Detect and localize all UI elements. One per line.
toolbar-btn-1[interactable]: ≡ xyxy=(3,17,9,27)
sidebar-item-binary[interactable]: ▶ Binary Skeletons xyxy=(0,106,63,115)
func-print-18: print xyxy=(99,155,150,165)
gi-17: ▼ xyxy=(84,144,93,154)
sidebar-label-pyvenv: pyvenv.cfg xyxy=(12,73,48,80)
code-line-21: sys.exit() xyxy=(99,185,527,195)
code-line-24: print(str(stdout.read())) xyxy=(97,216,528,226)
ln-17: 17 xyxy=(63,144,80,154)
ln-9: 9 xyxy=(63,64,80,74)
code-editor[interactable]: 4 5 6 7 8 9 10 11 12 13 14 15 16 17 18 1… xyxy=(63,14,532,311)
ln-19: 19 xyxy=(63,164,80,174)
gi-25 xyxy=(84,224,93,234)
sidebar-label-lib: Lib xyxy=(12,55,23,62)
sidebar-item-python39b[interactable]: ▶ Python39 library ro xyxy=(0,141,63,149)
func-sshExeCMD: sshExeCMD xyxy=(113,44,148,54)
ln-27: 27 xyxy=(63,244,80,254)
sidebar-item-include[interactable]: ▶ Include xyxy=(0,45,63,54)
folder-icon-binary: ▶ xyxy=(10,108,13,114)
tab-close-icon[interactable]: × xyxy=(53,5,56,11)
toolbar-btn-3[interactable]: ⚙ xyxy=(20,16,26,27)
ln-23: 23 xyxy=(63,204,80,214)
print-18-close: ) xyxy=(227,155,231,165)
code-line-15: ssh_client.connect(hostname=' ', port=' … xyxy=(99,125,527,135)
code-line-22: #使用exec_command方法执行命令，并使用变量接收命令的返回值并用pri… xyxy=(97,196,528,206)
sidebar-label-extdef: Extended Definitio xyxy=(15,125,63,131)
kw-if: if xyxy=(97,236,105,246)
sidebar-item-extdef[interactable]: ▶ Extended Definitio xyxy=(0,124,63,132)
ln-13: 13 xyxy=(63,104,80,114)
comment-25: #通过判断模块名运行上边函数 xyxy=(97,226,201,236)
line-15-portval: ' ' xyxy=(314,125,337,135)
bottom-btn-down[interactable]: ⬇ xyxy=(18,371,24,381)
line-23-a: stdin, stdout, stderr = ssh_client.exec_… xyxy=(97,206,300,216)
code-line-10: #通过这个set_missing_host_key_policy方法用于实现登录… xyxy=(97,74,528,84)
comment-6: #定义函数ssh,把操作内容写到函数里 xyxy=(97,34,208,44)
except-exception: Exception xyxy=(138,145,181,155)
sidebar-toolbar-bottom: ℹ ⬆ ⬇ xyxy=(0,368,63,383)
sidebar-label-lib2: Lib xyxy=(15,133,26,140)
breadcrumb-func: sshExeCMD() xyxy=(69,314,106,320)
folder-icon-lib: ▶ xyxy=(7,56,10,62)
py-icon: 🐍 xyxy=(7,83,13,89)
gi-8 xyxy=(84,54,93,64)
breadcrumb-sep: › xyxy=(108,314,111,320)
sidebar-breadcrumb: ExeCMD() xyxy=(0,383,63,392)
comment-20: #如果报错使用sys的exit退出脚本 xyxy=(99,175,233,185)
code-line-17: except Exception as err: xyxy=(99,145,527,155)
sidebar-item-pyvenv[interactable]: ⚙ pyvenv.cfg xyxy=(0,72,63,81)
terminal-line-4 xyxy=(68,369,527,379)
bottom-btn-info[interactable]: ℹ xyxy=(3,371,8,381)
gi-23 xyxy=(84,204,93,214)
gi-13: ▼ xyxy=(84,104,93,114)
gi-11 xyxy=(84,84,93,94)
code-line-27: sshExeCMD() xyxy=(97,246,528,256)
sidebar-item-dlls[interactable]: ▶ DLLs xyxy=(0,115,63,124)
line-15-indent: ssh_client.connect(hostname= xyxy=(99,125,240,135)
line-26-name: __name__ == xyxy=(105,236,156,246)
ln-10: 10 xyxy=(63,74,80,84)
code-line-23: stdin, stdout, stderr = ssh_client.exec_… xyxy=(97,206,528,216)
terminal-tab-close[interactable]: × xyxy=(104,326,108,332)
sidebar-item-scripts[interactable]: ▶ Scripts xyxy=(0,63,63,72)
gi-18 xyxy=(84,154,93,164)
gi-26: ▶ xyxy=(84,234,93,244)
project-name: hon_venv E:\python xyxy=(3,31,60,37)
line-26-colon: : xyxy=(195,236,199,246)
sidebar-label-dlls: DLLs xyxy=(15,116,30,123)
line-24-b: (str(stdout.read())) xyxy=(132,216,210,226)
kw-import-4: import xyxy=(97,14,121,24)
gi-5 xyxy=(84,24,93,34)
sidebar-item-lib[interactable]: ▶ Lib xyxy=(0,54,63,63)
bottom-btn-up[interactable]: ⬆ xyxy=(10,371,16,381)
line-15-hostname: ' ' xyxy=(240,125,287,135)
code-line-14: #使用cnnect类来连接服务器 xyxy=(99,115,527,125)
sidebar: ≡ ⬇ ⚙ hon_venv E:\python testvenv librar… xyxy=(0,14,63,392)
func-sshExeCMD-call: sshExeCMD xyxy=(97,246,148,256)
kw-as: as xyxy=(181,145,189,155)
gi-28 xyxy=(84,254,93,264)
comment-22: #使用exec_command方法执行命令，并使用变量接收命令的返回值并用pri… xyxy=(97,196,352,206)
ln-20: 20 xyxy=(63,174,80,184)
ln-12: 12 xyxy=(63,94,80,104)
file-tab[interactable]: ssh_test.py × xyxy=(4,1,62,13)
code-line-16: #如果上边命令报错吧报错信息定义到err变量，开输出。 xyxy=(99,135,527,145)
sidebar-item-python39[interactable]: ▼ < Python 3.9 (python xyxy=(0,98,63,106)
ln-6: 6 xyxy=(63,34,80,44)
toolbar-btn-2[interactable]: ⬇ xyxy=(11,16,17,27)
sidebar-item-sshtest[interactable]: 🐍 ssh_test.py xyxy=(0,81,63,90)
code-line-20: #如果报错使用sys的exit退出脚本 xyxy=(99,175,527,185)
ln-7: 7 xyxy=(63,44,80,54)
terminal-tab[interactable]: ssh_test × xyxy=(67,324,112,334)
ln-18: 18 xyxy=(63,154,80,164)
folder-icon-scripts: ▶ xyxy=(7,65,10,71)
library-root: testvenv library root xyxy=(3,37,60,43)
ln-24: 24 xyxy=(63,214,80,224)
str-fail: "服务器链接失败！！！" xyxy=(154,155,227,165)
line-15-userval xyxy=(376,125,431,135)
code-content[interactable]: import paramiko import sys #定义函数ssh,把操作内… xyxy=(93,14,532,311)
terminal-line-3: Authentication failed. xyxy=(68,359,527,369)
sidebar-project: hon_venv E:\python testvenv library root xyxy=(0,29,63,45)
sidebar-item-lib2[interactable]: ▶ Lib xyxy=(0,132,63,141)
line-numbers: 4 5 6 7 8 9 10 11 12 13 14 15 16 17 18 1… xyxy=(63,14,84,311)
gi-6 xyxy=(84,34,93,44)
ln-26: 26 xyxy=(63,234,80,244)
▬▬▬▬▬▬
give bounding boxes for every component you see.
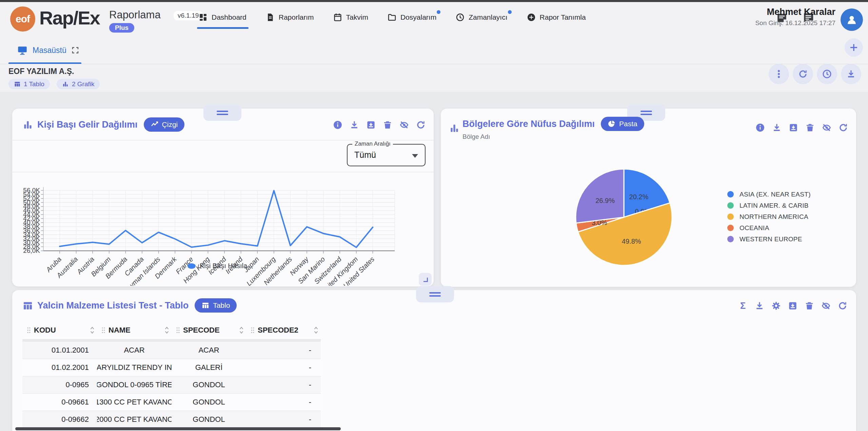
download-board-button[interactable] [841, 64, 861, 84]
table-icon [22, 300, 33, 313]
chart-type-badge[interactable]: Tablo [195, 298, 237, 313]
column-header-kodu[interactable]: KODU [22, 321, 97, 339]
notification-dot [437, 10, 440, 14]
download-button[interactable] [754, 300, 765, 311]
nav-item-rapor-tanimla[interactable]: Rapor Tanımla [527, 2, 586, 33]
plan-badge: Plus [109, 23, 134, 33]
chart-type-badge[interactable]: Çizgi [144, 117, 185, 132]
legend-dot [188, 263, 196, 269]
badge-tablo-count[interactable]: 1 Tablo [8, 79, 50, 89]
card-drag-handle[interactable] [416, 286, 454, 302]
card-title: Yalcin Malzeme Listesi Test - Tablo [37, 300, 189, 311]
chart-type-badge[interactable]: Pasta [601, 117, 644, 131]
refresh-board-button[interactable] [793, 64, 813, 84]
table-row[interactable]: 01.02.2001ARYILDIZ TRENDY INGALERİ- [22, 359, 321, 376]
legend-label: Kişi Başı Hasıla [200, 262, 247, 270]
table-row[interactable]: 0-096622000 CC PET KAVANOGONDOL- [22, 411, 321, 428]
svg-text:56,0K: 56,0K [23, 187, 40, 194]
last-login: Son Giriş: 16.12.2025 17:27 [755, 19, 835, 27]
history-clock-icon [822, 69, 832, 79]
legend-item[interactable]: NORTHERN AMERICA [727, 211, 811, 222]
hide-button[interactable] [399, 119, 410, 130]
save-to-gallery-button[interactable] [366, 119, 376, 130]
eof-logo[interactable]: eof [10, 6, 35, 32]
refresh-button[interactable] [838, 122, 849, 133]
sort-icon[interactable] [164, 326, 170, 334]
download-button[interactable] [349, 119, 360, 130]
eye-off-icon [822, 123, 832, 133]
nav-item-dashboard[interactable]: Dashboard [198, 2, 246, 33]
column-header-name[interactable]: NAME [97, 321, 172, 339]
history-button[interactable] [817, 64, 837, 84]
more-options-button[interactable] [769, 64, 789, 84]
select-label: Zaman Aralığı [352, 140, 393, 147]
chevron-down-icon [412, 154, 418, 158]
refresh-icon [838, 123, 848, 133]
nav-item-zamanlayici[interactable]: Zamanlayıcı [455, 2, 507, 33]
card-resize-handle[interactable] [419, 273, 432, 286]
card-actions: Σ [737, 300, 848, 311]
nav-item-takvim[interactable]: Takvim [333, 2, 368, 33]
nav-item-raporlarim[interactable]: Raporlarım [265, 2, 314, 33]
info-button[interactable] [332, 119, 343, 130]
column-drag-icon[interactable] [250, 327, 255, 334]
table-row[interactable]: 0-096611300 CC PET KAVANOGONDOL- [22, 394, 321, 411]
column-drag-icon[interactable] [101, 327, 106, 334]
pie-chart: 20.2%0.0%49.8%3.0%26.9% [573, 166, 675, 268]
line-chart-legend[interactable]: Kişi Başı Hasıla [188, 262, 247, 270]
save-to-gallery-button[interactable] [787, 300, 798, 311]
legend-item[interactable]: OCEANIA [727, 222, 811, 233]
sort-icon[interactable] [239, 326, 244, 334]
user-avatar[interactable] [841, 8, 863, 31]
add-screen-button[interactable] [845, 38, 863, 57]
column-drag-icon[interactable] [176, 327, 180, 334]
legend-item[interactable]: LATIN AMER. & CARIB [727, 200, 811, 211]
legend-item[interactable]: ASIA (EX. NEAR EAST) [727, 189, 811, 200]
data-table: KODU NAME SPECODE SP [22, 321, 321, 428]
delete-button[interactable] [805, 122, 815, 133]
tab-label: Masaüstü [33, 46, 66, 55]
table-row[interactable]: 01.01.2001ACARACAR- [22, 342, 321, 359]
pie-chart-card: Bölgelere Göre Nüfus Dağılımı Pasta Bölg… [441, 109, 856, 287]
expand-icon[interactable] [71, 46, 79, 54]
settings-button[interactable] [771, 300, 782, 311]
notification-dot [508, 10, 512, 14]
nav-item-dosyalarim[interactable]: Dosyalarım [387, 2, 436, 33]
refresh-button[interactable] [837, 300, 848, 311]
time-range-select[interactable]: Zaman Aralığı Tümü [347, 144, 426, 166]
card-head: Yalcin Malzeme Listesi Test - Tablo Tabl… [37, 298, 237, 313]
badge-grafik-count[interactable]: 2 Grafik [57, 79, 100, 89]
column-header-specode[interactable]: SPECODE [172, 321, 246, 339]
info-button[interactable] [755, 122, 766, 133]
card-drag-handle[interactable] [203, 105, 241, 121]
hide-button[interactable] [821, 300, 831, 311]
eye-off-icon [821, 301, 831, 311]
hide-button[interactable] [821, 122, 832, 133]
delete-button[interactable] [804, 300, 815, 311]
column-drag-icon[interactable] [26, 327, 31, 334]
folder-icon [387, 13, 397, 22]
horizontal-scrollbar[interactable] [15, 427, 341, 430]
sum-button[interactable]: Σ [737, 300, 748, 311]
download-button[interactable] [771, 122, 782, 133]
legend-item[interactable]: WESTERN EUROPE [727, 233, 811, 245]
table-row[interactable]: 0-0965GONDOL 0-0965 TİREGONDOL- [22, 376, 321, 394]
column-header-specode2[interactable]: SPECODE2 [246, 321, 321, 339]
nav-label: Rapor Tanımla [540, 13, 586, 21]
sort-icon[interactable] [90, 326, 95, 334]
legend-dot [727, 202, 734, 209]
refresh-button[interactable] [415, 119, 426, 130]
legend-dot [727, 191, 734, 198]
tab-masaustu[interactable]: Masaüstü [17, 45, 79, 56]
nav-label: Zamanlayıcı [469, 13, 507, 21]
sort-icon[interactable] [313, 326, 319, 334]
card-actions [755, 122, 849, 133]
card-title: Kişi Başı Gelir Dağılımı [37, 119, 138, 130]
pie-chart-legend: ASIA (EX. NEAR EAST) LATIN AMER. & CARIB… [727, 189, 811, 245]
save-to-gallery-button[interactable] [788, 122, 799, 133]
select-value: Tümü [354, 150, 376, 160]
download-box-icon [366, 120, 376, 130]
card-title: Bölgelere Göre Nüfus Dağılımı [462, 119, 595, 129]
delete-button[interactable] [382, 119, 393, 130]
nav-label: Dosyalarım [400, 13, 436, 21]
▬▬▬▬▬▬
▸ **Problem statement**
Go through the entries above and pull out each line with "KAVANOGONDOL" in it.

▸ **Response to the exercise**
table-row[interactable]: 0-096622000 CC PET KAVANOGONDOL- [22, 411, 321, 428]
table-row[interactable]: 0-096611300 CC PET KAVANOGONDOL- [22, 394, 321, 411]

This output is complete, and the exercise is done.